# ENTRIES SUPPLIED
- Opening Delimiter -
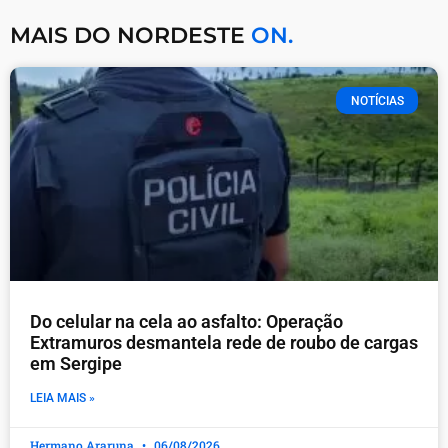
MAIS DO NORDESTE
ON.
NOTÍCIAS
Do celular na cela ao asfalto: Operação
Extramuros desmantela rede de roubo de cargas
em Sergipe
LEIA MAIS »
Hermano Araruna
06/08/2026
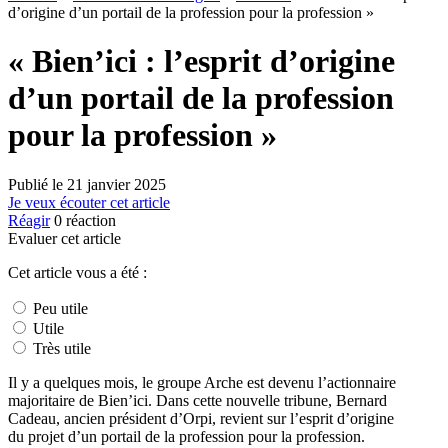
d’origine d’un portail de la profession pour la profession »
« Bien’ici : l’esprit d’origine
d’un portail de la profession
pour la profession »
Publié le
21 janvier 2025
Je veux écouter cet article
Réagir
0
réaction
Evaluer cet article
Cet article vous a été :
Peu utile
Utile
Très utile
Il y a quelques mois, le groupe Arche est devenu l’actionnaire
majoritaire de Bien’ici. Dans cette nouvelle tribune, Bernard
Cadeau, ancien président d’Orpi, revient sur l’esprit d’origine
du projet d’un portail de la profession pour la profession.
- Closing Delimiter -
# EXERCISE DIRECTIONS
Would you give the number of lines in this listing that include "origine"? Only the number, please.

# SOLUTION TO THIS TASK
3